From the entries, copy out every line in which the word "menu" is found.

(Dataset entries):

-- -- --

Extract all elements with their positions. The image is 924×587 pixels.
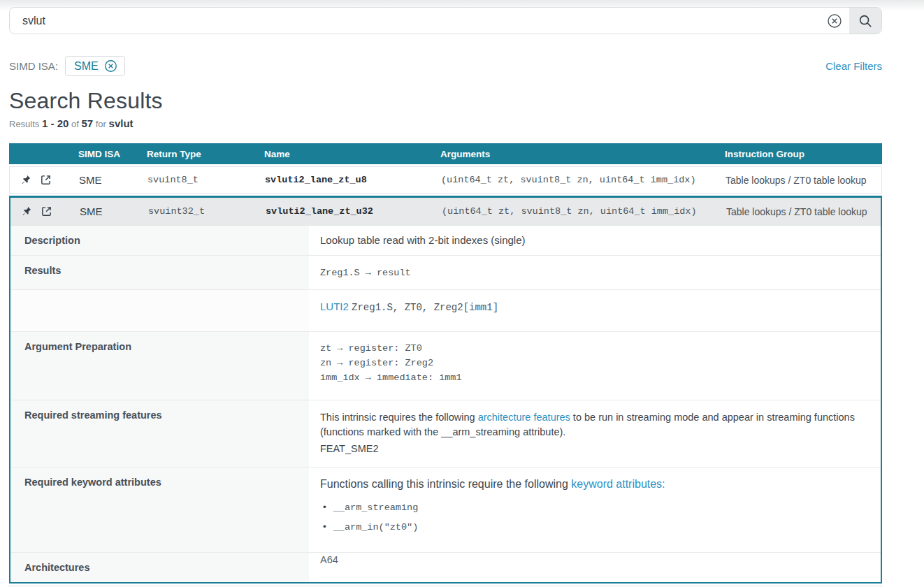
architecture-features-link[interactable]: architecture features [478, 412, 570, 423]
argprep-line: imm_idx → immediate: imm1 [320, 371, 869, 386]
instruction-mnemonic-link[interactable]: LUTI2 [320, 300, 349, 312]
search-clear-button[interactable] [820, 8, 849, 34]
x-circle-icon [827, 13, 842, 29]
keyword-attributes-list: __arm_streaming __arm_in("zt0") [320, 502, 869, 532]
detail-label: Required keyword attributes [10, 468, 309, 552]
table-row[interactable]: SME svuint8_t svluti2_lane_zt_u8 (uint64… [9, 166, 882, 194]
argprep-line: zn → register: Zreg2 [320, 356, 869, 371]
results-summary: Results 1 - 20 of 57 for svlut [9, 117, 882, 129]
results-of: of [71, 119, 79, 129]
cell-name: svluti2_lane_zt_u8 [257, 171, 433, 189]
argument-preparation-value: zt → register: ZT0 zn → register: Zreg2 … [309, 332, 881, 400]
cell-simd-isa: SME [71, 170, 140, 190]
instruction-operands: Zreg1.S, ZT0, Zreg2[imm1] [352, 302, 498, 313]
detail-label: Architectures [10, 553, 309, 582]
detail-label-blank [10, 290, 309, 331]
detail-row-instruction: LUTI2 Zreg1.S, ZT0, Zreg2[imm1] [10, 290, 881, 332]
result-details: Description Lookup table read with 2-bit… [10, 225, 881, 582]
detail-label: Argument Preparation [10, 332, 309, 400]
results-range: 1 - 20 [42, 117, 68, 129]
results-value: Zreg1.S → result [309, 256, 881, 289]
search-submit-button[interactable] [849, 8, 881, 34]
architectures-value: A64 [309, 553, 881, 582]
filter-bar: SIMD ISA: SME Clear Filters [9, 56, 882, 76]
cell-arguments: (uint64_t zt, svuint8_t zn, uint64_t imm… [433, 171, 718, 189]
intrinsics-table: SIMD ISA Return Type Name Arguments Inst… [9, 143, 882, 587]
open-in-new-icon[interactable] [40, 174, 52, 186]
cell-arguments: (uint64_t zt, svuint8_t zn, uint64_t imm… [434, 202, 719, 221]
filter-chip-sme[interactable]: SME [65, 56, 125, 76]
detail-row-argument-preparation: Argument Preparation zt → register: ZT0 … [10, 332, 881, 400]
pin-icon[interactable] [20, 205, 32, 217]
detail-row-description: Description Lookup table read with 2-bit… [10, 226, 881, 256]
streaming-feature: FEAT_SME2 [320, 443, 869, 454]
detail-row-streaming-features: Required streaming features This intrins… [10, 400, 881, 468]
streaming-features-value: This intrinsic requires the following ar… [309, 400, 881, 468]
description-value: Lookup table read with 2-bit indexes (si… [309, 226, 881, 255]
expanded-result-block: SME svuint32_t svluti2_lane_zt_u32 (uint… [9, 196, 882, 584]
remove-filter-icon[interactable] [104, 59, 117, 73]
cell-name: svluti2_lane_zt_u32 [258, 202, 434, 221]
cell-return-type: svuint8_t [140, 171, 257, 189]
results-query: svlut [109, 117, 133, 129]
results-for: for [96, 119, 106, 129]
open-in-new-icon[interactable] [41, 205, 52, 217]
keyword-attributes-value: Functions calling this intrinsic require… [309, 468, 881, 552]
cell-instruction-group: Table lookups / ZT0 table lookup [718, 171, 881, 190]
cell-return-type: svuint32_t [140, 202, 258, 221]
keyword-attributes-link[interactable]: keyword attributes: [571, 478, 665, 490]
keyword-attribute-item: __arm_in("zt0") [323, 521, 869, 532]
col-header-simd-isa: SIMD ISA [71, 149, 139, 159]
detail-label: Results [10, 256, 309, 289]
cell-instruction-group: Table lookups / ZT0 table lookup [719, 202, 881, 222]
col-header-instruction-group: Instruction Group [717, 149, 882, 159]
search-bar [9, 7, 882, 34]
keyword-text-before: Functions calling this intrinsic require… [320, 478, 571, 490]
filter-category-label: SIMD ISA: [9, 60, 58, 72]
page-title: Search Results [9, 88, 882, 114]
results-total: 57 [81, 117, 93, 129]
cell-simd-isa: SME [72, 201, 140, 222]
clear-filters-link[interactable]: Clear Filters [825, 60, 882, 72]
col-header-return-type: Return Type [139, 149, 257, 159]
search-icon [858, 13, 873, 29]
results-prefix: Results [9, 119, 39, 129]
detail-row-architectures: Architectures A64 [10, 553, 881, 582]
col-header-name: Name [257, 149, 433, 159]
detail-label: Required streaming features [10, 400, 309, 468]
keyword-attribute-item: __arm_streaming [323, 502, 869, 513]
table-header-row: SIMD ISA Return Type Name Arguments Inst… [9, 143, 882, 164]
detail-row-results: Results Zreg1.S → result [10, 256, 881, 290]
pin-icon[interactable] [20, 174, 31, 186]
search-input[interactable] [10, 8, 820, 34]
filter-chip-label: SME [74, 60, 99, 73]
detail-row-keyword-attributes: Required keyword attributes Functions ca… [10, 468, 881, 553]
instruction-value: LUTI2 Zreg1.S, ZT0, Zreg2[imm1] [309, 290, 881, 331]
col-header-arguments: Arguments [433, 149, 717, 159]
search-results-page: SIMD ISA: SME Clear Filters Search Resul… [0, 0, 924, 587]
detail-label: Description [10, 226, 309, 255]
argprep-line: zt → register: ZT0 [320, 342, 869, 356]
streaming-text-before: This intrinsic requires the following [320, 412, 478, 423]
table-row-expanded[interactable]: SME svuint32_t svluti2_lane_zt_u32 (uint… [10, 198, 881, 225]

-- -- --

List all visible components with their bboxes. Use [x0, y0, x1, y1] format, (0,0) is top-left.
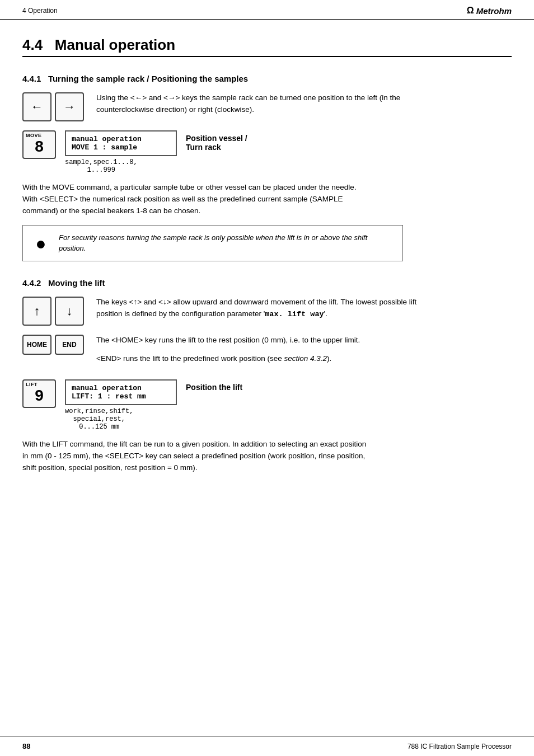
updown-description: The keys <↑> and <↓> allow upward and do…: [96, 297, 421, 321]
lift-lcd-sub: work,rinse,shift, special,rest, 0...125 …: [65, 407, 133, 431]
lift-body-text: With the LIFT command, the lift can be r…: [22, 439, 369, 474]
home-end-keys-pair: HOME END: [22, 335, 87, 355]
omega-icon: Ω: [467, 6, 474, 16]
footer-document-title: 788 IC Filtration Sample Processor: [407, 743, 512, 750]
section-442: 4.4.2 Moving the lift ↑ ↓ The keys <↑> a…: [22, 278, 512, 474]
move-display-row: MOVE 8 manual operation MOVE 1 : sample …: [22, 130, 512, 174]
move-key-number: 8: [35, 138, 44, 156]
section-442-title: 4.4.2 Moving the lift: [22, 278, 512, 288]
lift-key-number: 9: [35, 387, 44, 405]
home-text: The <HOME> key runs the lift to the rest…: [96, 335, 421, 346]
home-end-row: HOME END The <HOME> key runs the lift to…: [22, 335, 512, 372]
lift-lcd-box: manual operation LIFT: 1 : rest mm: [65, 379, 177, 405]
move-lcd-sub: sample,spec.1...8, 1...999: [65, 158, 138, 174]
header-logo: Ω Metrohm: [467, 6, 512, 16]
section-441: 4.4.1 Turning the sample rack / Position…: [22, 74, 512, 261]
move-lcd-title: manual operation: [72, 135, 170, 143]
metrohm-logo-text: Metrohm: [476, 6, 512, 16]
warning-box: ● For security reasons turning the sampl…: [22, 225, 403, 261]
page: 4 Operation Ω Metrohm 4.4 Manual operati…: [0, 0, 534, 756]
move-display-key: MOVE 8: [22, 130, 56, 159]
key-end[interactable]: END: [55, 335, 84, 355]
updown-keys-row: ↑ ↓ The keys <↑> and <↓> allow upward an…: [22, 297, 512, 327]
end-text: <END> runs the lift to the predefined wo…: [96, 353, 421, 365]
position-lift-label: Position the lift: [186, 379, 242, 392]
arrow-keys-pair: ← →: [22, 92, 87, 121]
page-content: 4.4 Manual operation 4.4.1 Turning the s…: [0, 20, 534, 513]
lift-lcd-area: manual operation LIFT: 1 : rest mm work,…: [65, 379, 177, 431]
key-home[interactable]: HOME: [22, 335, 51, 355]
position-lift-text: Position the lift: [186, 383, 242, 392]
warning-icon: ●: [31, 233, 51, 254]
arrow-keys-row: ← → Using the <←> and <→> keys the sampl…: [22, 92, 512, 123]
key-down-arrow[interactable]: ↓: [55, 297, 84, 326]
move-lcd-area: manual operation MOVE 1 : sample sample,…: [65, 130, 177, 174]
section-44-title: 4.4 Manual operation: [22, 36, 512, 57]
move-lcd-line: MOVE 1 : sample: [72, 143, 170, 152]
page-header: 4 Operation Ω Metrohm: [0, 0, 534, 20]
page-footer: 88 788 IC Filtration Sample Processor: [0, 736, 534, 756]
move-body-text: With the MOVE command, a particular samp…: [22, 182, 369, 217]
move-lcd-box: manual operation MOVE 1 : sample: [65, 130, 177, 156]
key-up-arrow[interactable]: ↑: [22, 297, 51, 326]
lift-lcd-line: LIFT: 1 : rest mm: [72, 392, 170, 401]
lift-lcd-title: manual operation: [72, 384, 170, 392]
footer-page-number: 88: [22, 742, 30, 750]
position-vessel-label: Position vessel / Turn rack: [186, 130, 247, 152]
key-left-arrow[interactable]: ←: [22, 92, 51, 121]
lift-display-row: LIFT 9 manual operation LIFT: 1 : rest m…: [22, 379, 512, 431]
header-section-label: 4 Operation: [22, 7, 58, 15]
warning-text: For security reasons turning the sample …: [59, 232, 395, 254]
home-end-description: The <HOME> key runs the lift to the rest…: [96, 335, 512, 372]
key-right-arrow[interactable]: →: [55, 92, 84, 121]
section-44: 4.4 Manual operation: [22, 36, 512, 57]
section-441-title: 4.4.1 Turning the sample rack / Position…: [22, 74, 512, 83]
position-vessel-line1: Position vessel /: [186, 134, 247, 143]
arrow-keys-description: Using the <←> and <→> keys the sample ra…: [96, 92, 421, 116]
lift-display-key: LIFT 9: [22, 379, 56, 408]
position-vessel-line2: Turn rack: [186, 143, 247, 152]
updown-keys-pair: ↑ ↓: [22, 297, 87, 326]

-- -- --

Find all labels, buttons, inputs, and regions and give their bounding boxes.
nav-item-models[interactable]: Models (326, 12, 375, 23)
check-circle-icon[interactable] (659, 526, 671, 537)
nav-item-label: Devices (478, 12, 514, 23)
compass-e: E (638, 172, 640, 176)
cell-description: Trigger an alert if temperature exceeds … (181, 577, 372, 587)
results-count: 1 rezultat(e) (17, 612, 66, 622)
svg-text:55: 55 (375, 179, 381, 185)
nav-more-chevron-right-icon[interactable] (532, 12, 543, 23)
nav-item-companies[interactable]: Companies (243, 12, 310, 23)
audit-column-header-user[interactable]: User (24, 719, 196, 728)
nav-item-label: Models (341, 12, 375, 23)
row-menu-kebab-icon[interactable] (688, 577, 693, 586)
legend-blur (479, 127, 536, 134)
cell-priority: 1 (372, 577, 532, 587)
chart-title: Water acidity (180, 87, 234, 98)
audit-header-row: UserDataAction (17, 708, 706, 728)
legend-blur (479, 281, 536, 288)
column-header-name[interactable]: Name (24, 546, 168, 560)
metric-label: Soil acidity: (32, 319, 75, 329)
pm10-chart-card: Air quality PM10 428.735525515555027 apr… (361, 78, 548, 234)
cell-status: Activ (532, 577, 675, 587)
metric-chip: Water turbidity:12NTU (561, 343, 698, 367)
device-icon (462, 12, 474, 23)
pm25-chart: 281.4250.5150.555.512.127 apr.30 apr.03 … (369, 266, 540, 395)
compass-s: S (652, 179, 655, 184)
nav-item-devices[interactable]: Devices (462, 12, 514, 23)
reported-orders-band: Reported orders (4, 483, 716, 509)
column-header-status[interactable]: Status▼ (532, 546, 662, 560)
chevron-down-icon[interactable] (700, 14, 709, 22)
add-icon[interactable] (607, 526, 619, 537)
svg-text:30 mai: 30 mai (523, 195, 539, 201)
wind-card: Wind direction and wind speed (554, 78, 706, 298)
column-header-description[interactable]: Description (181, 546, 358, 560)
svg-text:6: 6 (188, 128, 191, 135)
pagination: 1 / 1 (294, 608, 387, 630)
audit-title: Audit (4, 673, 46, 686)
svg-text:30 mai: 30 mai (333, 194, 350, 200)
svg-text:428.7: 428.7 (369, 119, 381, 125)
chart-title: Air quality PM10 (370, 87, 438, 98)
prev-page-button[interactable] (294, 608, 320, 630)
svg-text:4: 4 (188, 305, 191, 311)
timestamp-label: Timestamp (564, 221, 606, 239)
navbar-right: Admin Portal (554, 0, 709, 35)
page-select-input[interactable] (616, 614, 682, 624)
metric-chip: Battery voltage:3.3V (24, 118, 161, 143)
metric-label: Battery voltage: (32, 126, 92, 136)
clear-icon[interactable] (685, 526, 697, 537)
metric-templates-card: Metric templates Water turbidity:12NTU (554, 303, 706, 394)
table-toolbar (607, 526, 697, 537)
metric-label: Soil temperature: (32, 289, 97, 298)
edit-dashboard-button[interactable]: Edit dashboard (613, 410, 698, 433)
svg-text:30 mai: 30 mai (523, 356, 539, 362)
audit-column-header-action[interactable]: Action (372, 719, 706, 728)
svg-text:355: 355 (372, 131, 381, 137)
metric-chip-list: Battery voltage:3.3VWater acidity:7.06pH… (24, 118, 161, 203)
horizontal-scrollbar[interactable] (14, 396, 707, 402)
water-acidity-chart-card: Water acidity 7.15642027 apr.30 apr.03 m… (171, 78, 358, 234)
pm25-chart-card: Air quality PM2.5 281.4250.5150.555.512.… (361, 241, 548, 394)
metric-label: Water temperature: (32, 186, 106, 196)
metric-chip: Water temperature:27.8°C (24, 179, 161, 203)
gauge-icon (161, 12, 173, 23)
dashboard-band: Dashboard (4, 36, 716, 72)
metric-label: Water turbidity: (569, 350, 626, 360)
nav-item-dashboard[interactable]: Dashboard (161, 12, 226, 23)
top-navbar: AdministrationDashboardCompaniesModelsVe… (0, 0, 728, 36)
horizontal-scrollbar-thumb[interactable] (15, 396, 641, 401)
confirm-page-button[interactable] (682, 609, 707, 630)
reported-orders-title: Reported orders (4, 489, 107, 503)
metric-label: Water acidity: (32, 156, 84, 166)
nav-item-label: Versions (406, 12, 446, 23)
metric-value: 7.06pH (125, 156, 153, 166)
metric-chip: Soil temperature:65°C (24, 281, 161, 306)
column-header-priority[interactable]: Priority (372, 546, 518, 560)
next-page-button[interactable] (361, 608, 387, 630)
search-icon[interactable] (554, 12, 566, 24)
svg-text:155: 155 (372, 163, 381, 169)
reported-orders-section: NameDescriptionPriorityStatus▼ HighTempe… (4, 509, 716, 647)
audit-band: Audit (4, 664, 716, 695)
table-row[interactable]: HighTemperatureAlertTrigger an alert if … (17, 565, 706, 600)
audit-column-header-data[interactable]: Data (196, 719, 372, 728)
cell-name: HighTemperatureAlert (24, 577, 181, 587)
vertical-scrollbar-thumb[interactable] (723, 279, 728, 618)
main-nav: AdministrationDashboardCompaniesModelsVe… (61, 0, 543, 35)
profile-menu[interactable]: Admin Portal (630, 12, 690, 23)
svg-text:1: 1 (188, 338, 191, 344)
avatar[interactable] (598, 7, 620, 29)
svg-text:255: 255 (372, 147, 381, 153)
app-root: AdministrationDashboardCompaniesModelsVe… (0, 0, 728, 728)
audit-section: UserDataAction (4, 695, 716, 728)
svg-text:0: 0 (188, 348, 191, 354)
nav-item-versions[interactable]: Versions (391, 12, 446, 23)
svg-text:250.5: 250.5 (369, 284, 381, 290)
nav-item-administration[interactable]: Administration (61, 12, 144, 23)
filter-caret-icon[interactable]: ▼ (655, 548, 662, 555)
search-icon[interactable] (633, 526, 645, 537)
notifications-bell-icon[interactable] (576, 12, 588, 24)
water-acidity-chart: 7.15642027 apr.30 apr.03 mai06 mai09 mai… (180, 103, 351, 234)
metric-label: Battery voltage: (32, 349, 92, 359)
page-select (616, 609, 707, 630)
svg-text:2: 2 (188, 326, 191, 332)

-- -- --

(Answer for the task):
row-menu-kebab-icon[interactable] (688, 577, 693, 586)
profile-menu[interactable]: Admin Portal (630, 12, 690, 23)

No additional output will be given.